Ceramides are lipids (fat molecules) found naturally in the skin. They help to keep the skin soft and moisturised, and are an essential part of the skin's barrier function, helping to keep bacteria and other pathogens out and hydration in. Ceramides are helpful for treating eczema and psoriasis, and they help to protect the skin from environmental damage and have anti-aging effects too. Applying a product rich in ceramides before wearing a mask will help to protect the skin and reduce dryness and irritation.

Hyaluronic Acid (HA)

Another essential molecule in the skin, Hyaluronic Acid (HA) is naturally produced in our bodies to attract and retain moisture within the joints and the skin. HA binds to water by up to 1000+ times its molecular weight, restoring the skin's moisture levels and plumping lines and wrinkles, smoothing and firming the skin. Topical HA can be found from botanical sources or created synthetically. However, sometimes it is derived from animals, so check the label if a vegan/vegetarian option is important for you. Hyaluronic Acid is available in different molecular weights, determining the level of skin penetration and absorbability; the lower the molecular weight the more easily it is absorbed into the skin and the deeper the skin penetration. Nutraceutical supplements with HA boost the body's hydration from the inside, improving skin, hair, nails, joints and gynaecological menopausal dryness too.

Salicylic Acid / Beta Hydroxy Acid (BHA)

Salicylic Acid is a great ingredient to both treat and prevent breakouts. It exfoliates by dissolving the glue that binds the skin cells together, it also deep cleans pores and removes debris from hair follicles. Salicylic Acid breaks down dirt, dead skin cells and excess oil, and does all this without causing inflammation.

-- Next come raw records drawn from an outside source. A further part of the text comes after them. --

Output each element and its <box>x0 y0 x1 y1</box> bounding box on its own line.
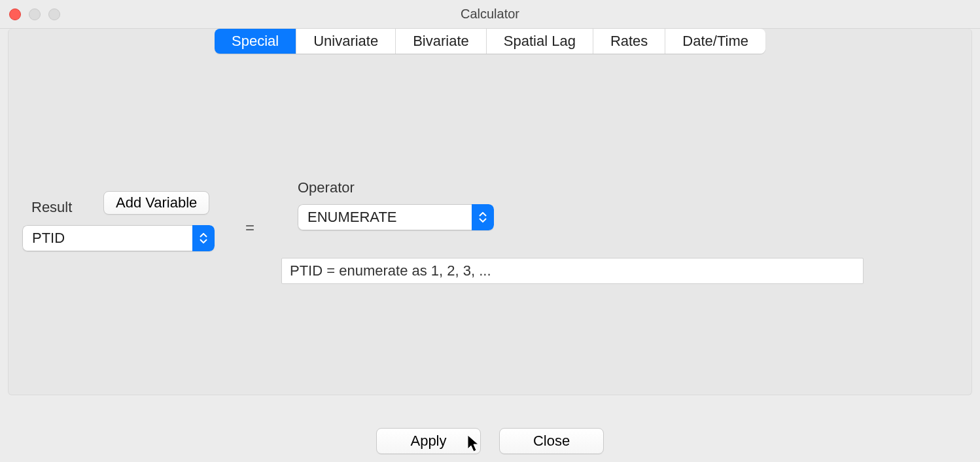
tab-bivariate[interactable]: Bivariate <box>396 29 487 54</box>
tab-special[interactable]: Special <box>215 29 296 54</box>
dialog-footer: Apply Close <box>0 428 980 454</box>
tab-spatial-lag[interactable]: Spatial Lag <box>487 29 593 54</box>
tab-univariate[interactable]: Univariate <box>296 29 396 54</box>
titlebar: Calculator <box>0 0 980 29</box>
result-select[interactable]: PTID <box>22 225 215 251</box>
result-select-value: PTID <box>22 225 192 251</box>
equals-label: = <box>245 219 254 237</box>
close-button[interactable]: Close <box>499 428 604 454</box>
dropdown-arrows-icon <box>192 225 215 251</box>
window-title: Calculator <box>0 7 980 22</box>
minimize-window-button[interactable] <box>29 9 41 20</box>
operator-select-value: ENUMERATE <box>298 204 472 230</box>
close-window-button[interactable] <box>9 9 21 20</box>
tab-rates[interactable]: Rates <box>593 29 665 54</box>
tab-date-time[interactable]: Date/Time <box>665 29 765 54</box>
zoom-window-button[interactable] <box>48 9 60 20</box>
operator-label: Operator <box>298 179 355 196</box>
dropdown-arrows-icon <box>472 204 494 230</box>
tab-bar: Special Univariate Bivariate Spatial Lag… <box>215 29 765 54</box>
add-variable-button[interactable]: Add Variable <box>103 191 209 215</box>
apply-button[interactable]: Apply <box>376 428 481 454</box>
window-controls <box>9 9 60 20</box>
expression-preview: PTID = enumerate as 1, 2, 3, ... <box>281 258 864 284</box>
result-label: Result <box>31 199 72 216</box>
operator-select[interactable]: ENUMERATE <box>298 204 494 230</box>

Alpha Hydroxy Acids (AHAs)

Glycolic, malic, lactic, citric, tartaric and mandelic acids are all AHAs. AHAs in skincare come in different strengths and are used in products from over the counter skin care to what I refer to as 'Big Daddy' skin peels, and everything in between. AHAs encourage the exfoliation of skin cells, helping to smooth and soften the skin, correct hyperpigmentation, reduce pore size, reduce fine lines and wrinkles, and - you guessed it - helping to treat acne by preventing pores from becoming blocked. Lactic acid has the largest molecules of all the AHAs, which means that it doesn't penetrate the skin very deeply. Lactic acid won't dehydrate the skin, and at low concentrations it will actually help to draw moisture into the skin, making it a good option for dry and sensitive skins. Cleopatra had the right idea, but if you don't have an abundance of sour milk, I have some products you can use instead!

Kojic Acid

Kojic acid comes from mushrooms, and although you'll find it in soy sauce and rice wine, Kojic acid can also be found in skin care due to its ability to inhibit the production of melanin, helping to lighten the skin and control and treat hyperpigmentation and scarring. The brilliant thing about Kojic acid though, is that it has powerful antibacterial, antimicrobial and antibiotic properties, really helping to prevent and treat maskne.